EUROPEAN SHARES CLIMB ON CHINA OPTIMISM (0925 GMT)
European shares opened higher amid optimism about China's reopening with Chinese officials playing down the country's COVID outbreak as the Lunar New Year rush runs at full tilt.
More than 2 billion trips are expected to take place across China between Jan. 7 and Feb. 15, the Chinese government estimated.
The pan-European STOXX 600 .STOXX is up 0.2%, with oil and gas .SXEP and real estate .SX86P sectors leading the pack, up around 0.7%.
Energy stocks tracked crude prices higher on hopes of a recovery in demand in the world's second-biggest economy.
A fresh batch of earnings results tempered the enthusiasm. Shares of Sweden's Ericsson ERICb.ST fell 8% as the networking and telecommunications firm's core earnings missed expectations for the third quarter in a row.
Shares of British lender Close Brothers CBRO.L are down 13% after trading update.
FRET ABOUT DEBT? (0800 GMT)
With the Year of the Rabbit upon us, the Asian markets shrugged off some of the skittishness seen overnight on Wall Street, attempting a bit of a risk-on rally. Thin liquidity will keep gains capped, though, and fears of an economic slowdown along with worries over the Federal Reserve keeping interest rates higher for longer are unlikely to fade away.
A new worry has been added to investors' inbox of angst: the U.S. debt ceiling, with the U.S. government hitting its $31.4 trillion borrowing limit on Thursday. But with the U.S. Treasury using extraordinary cash management measures, staving off default until June 5, markets may not be immediately concerned.
So what's next? A standoff between the Republican-controlled House and President Joe Biden's Democrats on lifting the ceiling, which investors hope will be resolved and not result in a repeat of the 2011 crisis.
Meanwhile, Japan's consumer inflation touched a fresh 41 year high, keeping speculation swirling that the Bank of Japan will eventually walk away from its ultra-easy monetary policy.
Just two days back, the BOJ defied market expectations and stood by its yield curve control policy, but the market is willing to bet that the central bank will soon change its tune.
Speaking of central banks, the European Central Bank has pushed back strongly against market bets that it would deliver smaller rate hikes as a result of easing inflation.
The hawkish rhetoric is likely to continue, with ECB President Christine Lagarde due to speak again at Davos after stressing on Thursday that the central bank will stay the course of rate hikes to tame inflation.
Investor focus will be on UK retail sales for December, which are expected to rise 0.5%, to gauge how consumer spending held up during Christmas in the face of a cost-of-living crisis.

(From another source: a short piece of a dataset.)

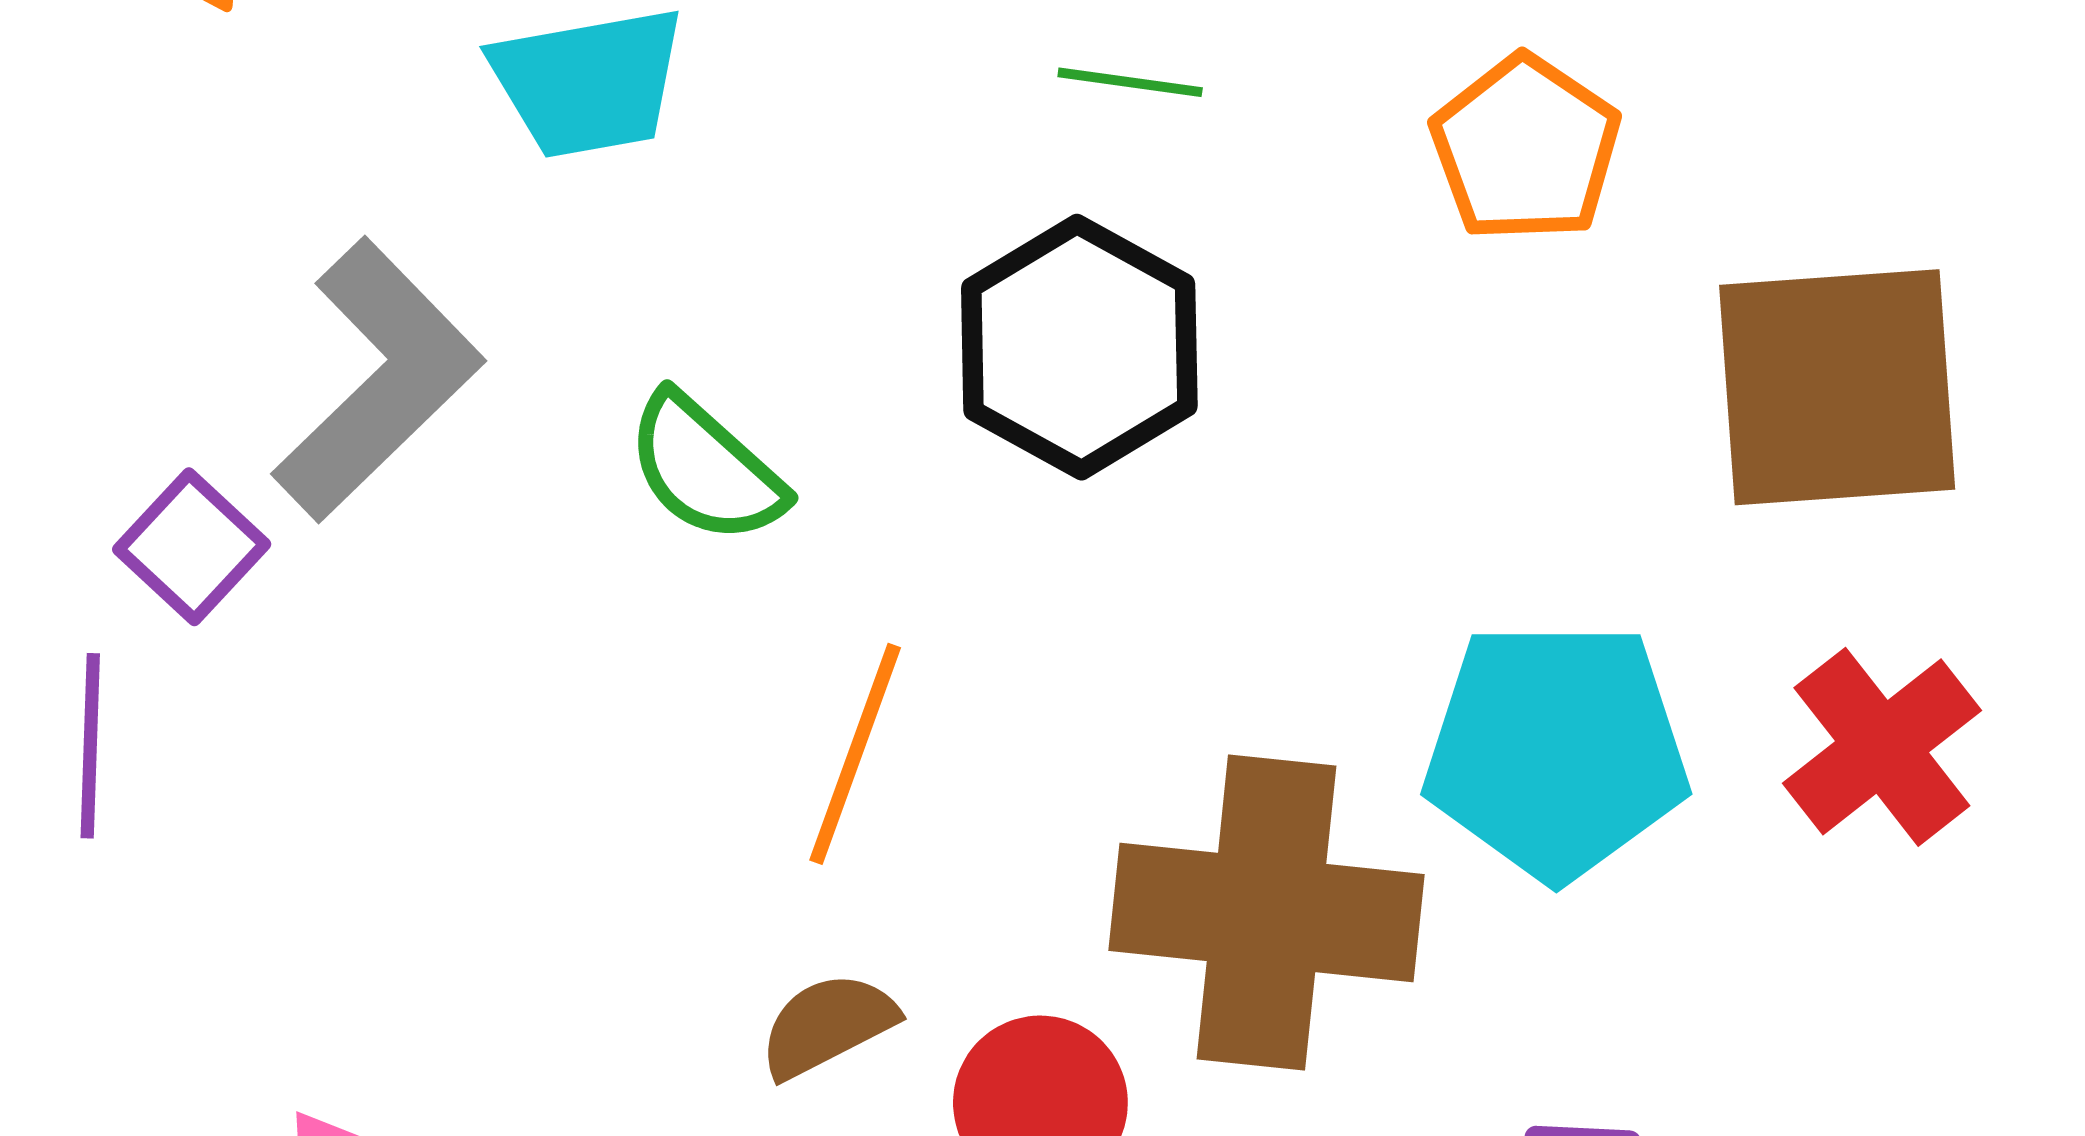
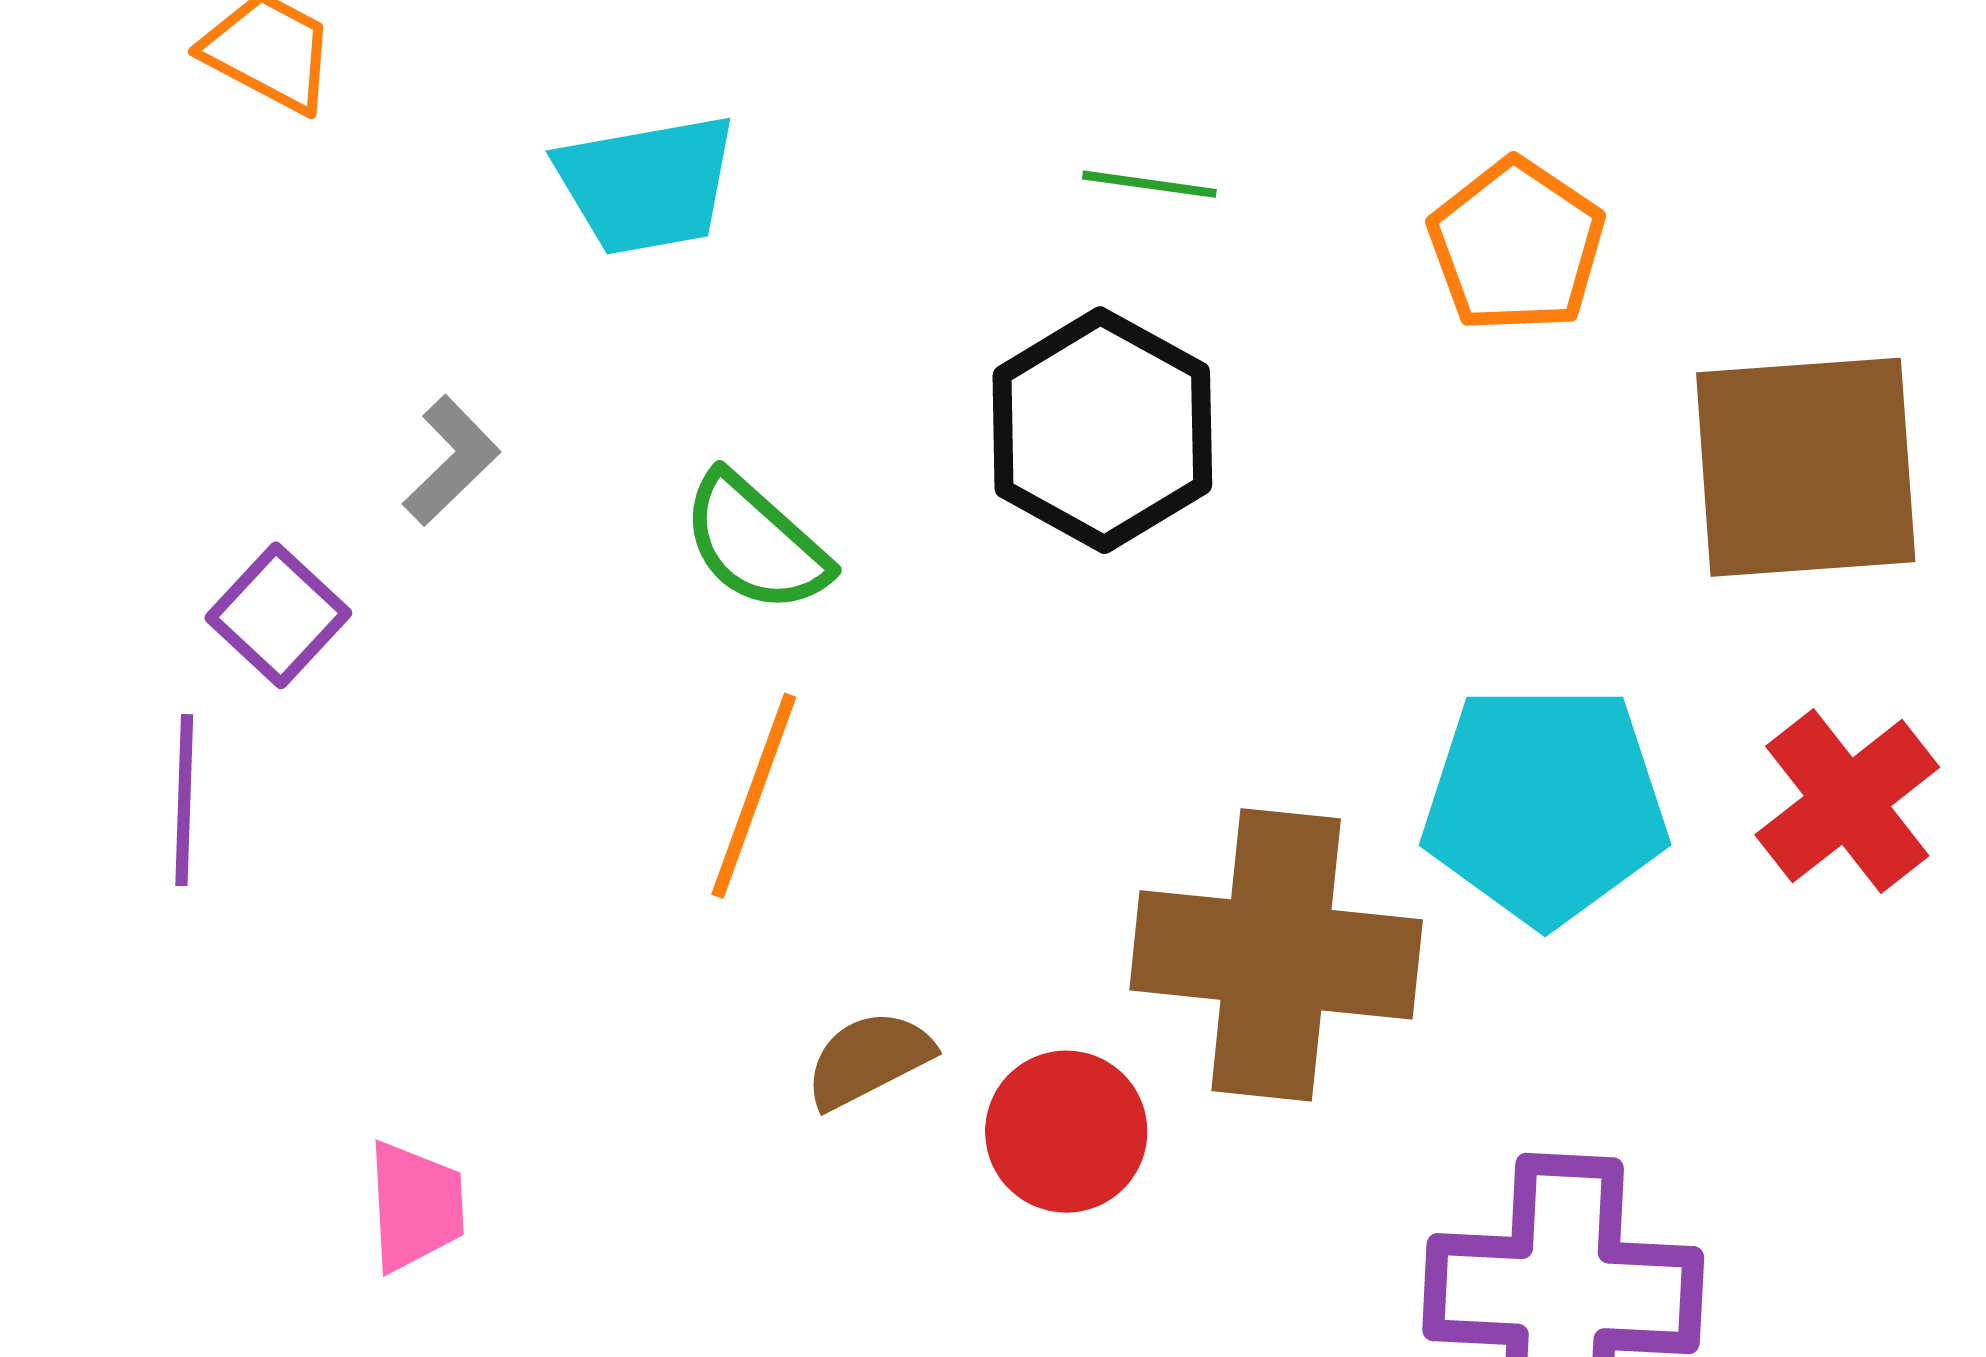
gray L-shape: (378, 380) -> (451, 461), size x0.5
orange line: (855, 754) -> (754, 796), moved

Meanwhile, another one bites the dust on planet crypto after a lending unit of crypto firm Genesis filed for bankruptcy protection.
Key developments that could influence markets on Friday:
Economic events: UK December retail sales, Germany December producer prices
Speakers: IMF's Kristalina Georgieva and ECB's Christine Lagarde to speak in Davos
EUROPEAN STOCKS SEEN SET FOR FRIDAY GAINS (0750 GMT)

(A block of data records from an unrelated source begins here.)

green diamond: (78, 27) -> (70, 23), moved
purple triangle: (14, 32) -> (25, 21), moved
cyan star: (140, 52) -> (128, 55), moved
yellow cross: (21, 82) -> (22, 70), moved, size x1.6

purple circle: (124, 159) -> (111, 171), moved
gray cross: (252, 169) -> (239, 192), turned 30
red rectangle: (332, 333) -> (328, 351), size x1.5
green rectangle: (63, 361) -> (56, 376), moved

Future are pointing European equity markets are set to open in positive territory getting a boost from optimism about China's reopening following the lifting of stringent COVID curbs, as markets prepared for the Lunar New Year holidays.

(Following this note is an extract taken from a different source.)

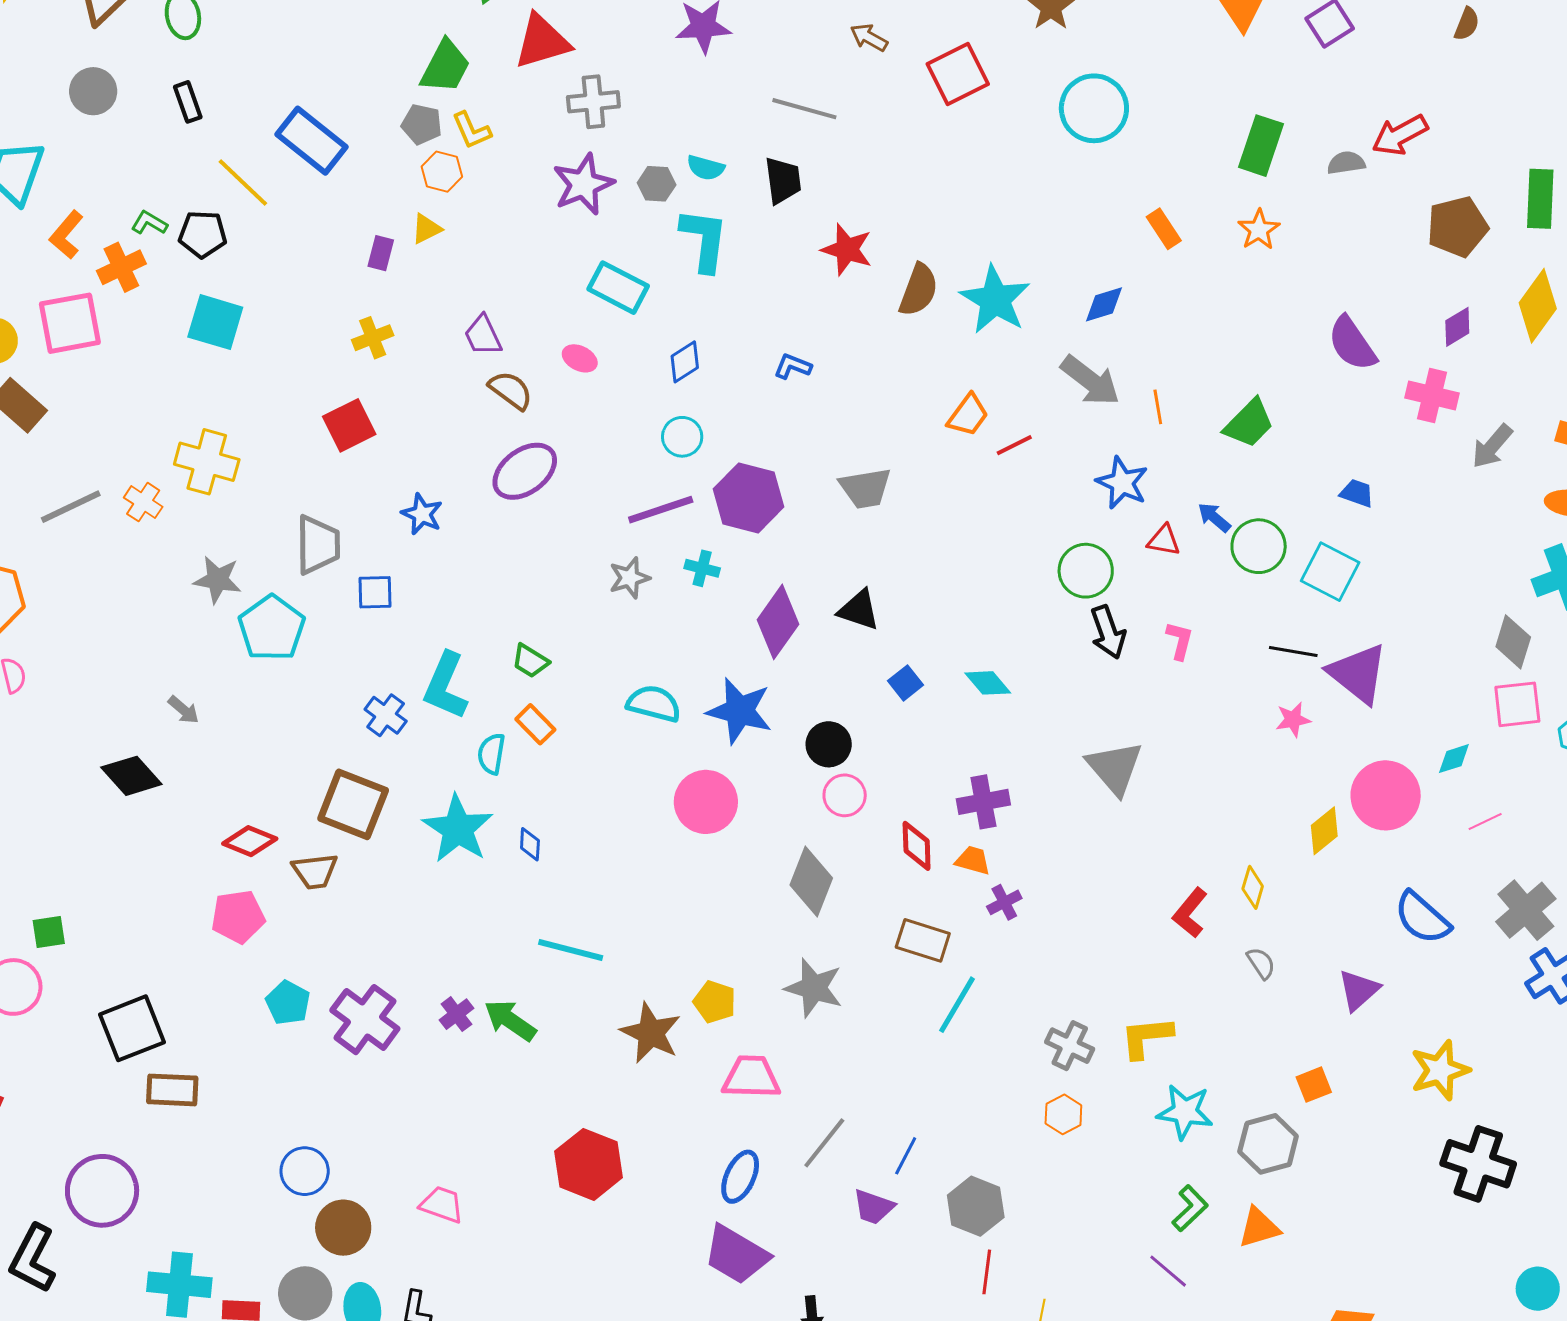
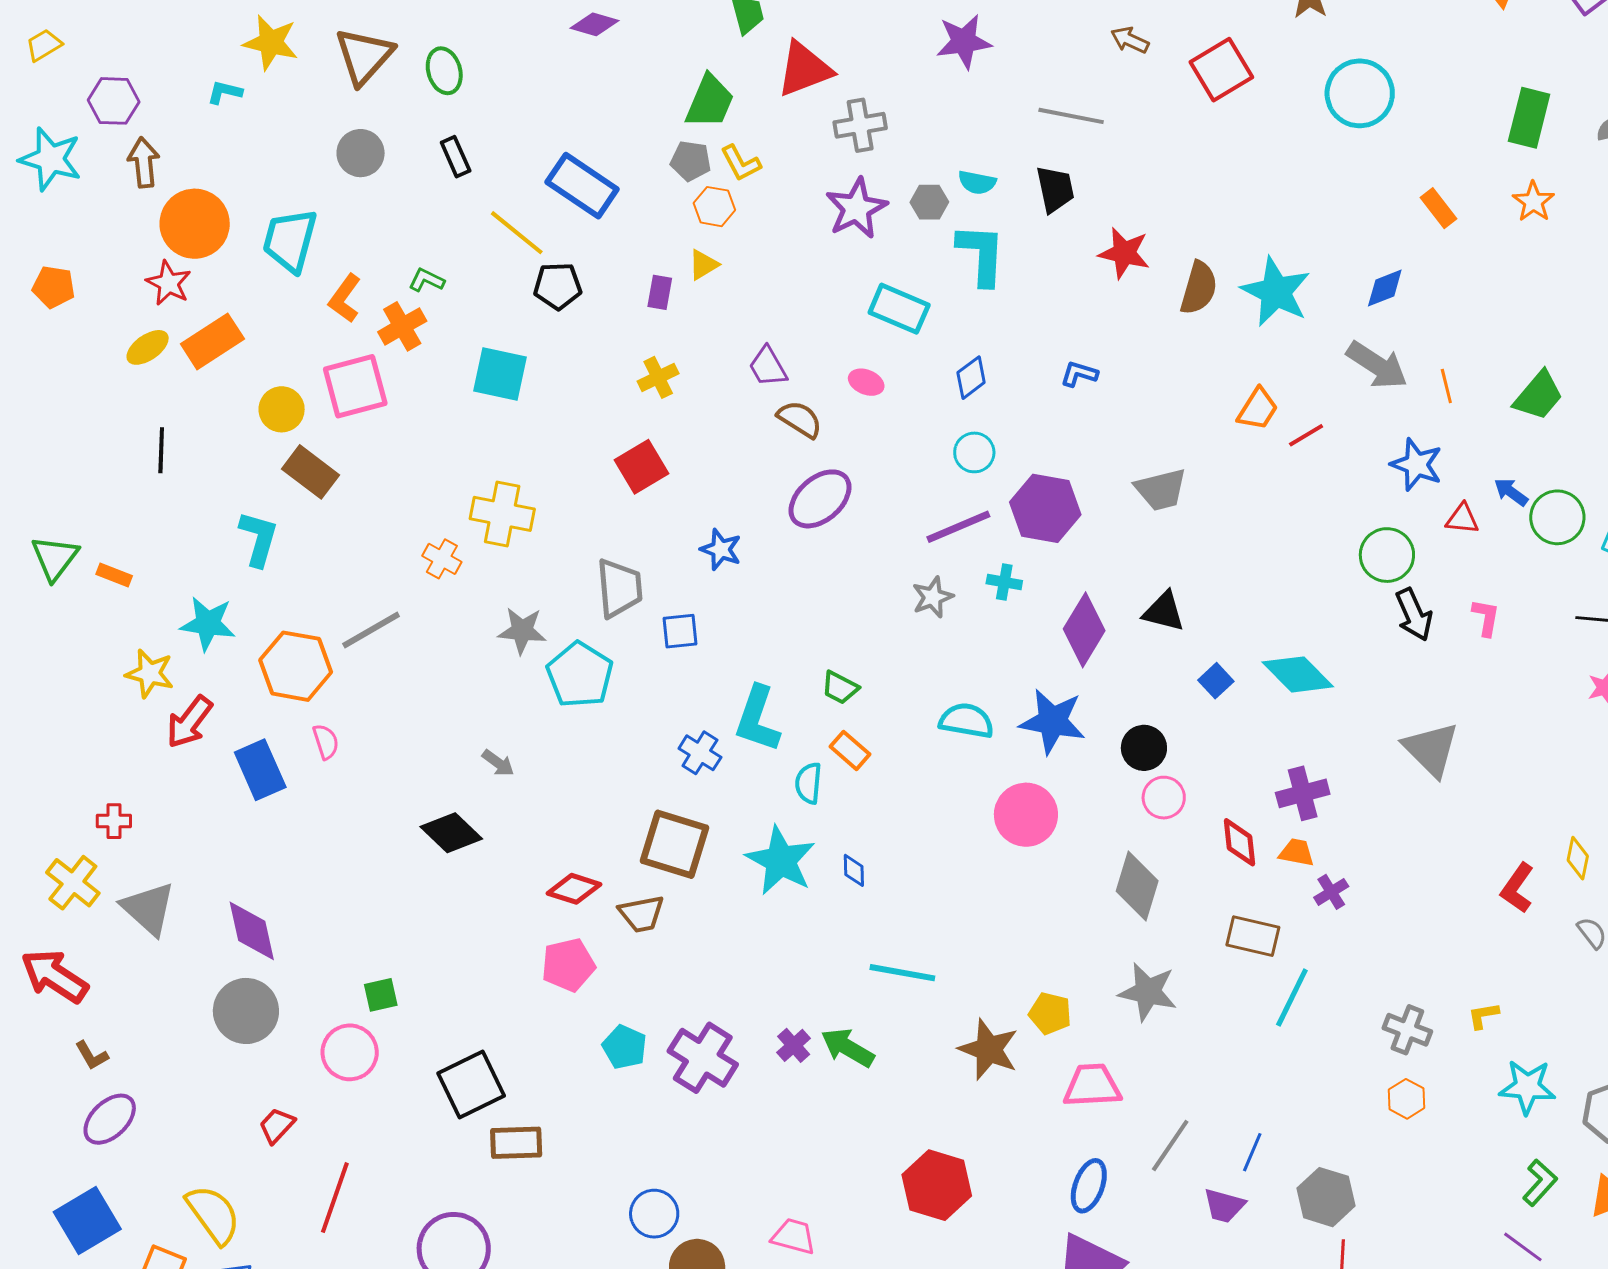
black pentagon: (203, 234) -> (558, 286), moved
gray line: (71, 507) -> (371, 630), moved
cyan diamond: (988, 683) -> (1298, 674), size x1.5
yellow L-shape: (1146, 1037) -> (1483, 1016), size x0.6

Sentiment improved when investor worries about more Federal Reserve tightening were heightened by robust U.S. employment data and fresh hawkish rhetoric from central bank officials this week.
STOXX are seeing recovering some grounds after recording its biggest daily decline since Mid December on Thursday. STOXX 50 futures STXEc1 are up 0.6%.
Retailers could be under pressure in the UK, as data showed British retail sales volumes fell by 1% in monthly terms in December. A Reuters poll of economists had pointed to a 0.5% rise in sales in the key Christmas month for retailers from November.